Recherches sur la vie, les ouvrages et les doctrines de Henri de Gand, par M. François Huet[1]. — Brucker, Tennemann, Tiedemann, Buhle, Dugald-Steward, M. de Gérando, Ritter et bien d’autres avec eux ou après eux ont tenté, à leur manière et pour leur part, d’écrire l’histoire de la philosophie.
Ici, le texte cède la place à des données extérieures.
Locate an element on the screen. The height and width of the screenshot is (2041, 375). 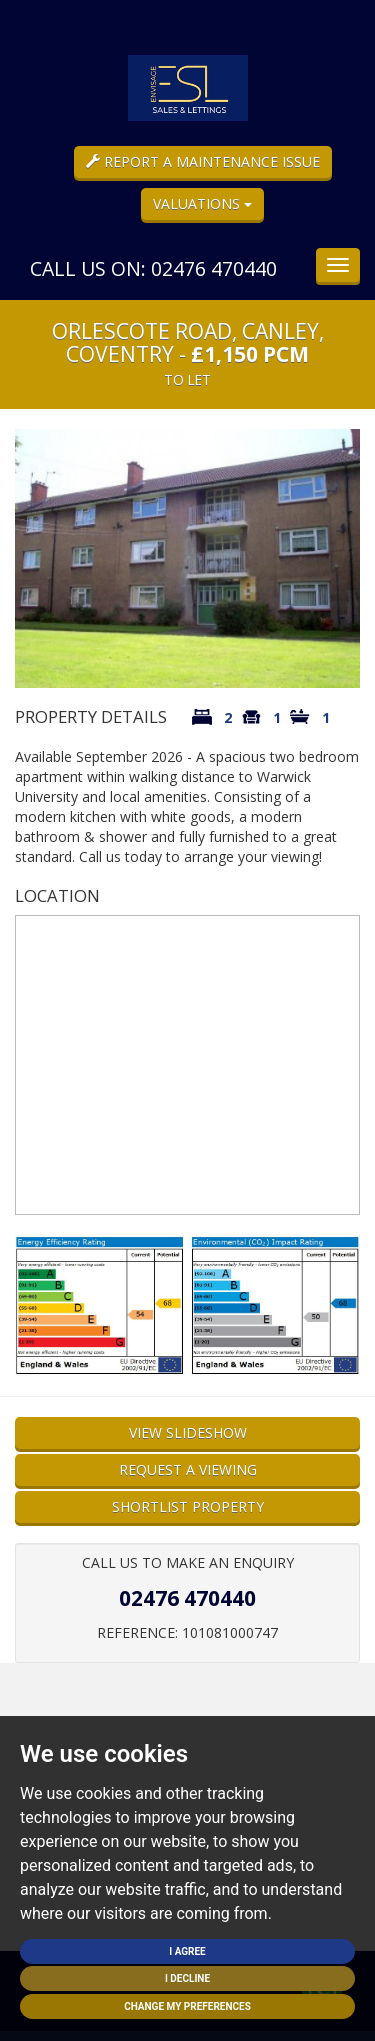 Call us on: 02476 470440 is located at coordinates (153, 268).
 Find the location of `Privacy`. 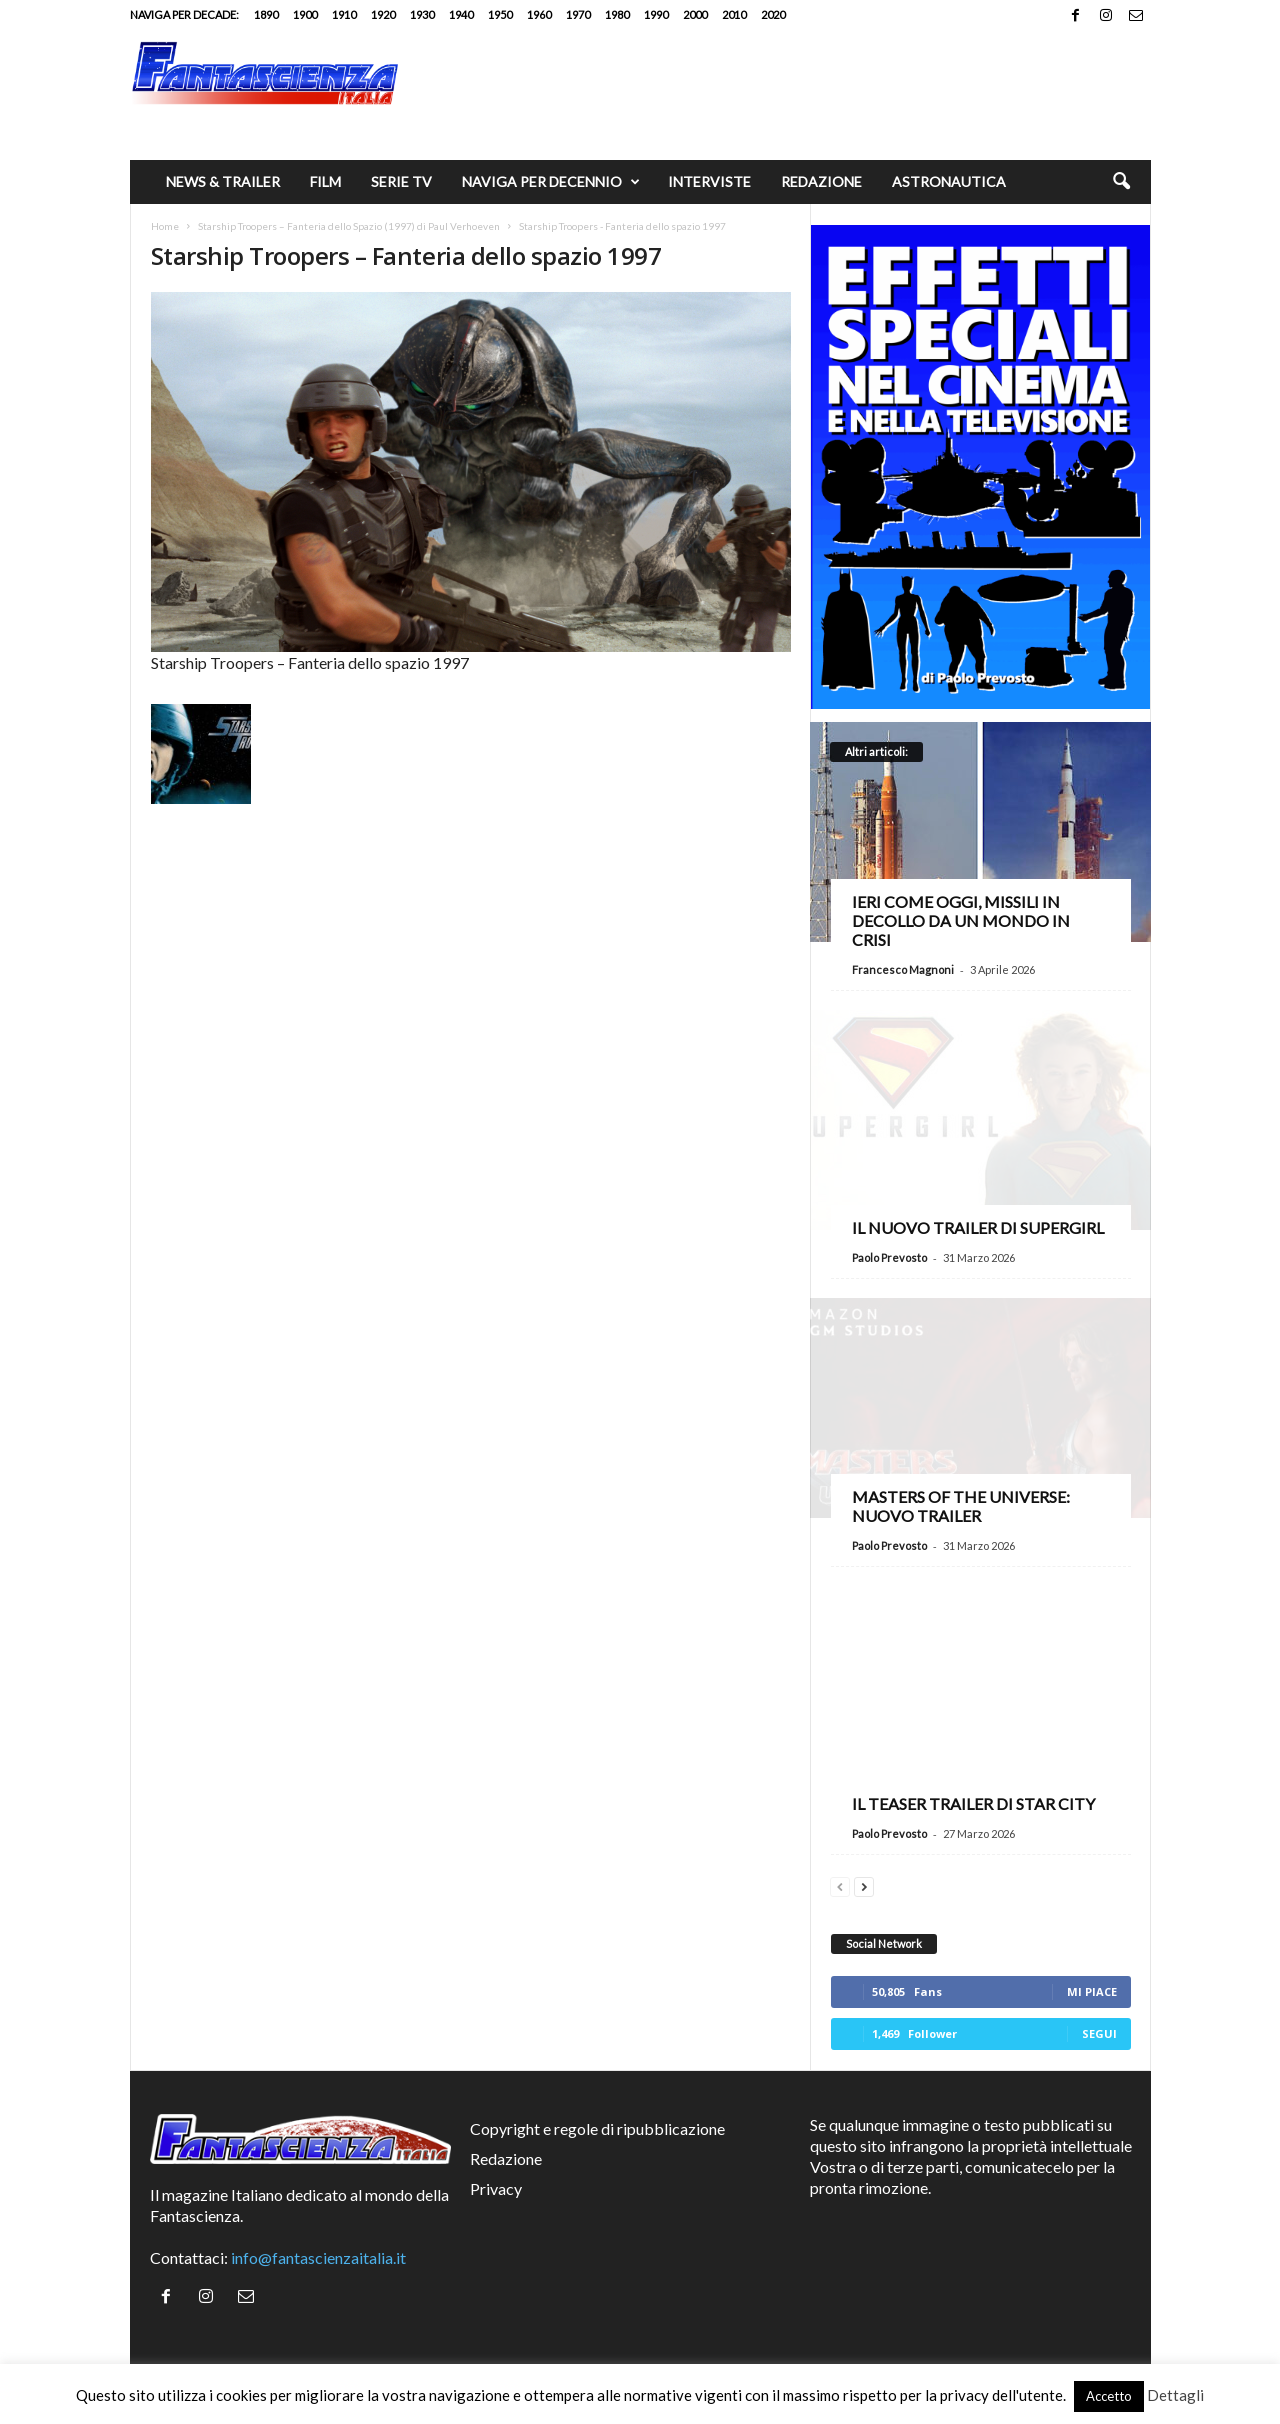 Privacy is located at coordinates (496, 2188).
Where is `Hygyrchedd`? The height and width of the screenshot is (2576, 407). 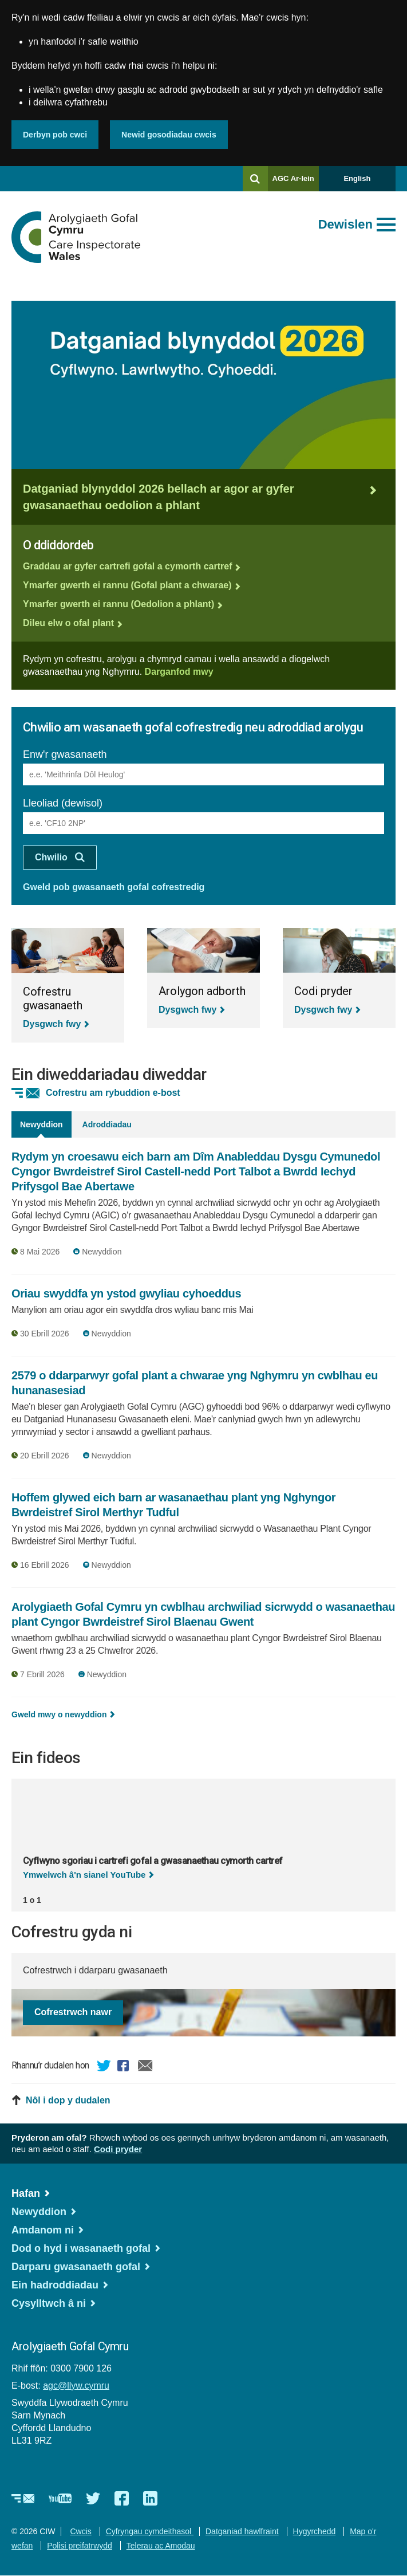 Hygyrchedd is located at coordinates (314, 2531).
Les uns ont concentré leurs études dans l’antiquité, les autres dans les temps modernes ; quelques-uns ont embrassé le développement complet des systèmes spéculatifs ; mais, malgré de louables efforts, jamais la philosophie du moyen-âge, c’est-à-dire le singulier synchronisme de la scholastique et du mysticisme, n’a été jusqu’ici l’objet d’une étude approfondie et complète. Je dis plus, un pareil travail n’est pas possible, à moins d’efforts surhumains, tant que des monographies consciencieuses, tant que des dissertations spéciales et particulières n’auront pas successivement éclairé les diverses parties de ce labyrinthe vaste et compliqué. Dans son remarquable travail sur le conceptualisme, M. Cousin, à propos d’Abélard, a commencé en maître cette désirable série d’études. Mais, malgré l’importance de la querelle des nominalistes et des réaux, qui n’est au fond que l’éternelle querelle

  1. vol. in-8o, chez Paulin, rue de Seine, 33. — Gand, chez Leroux.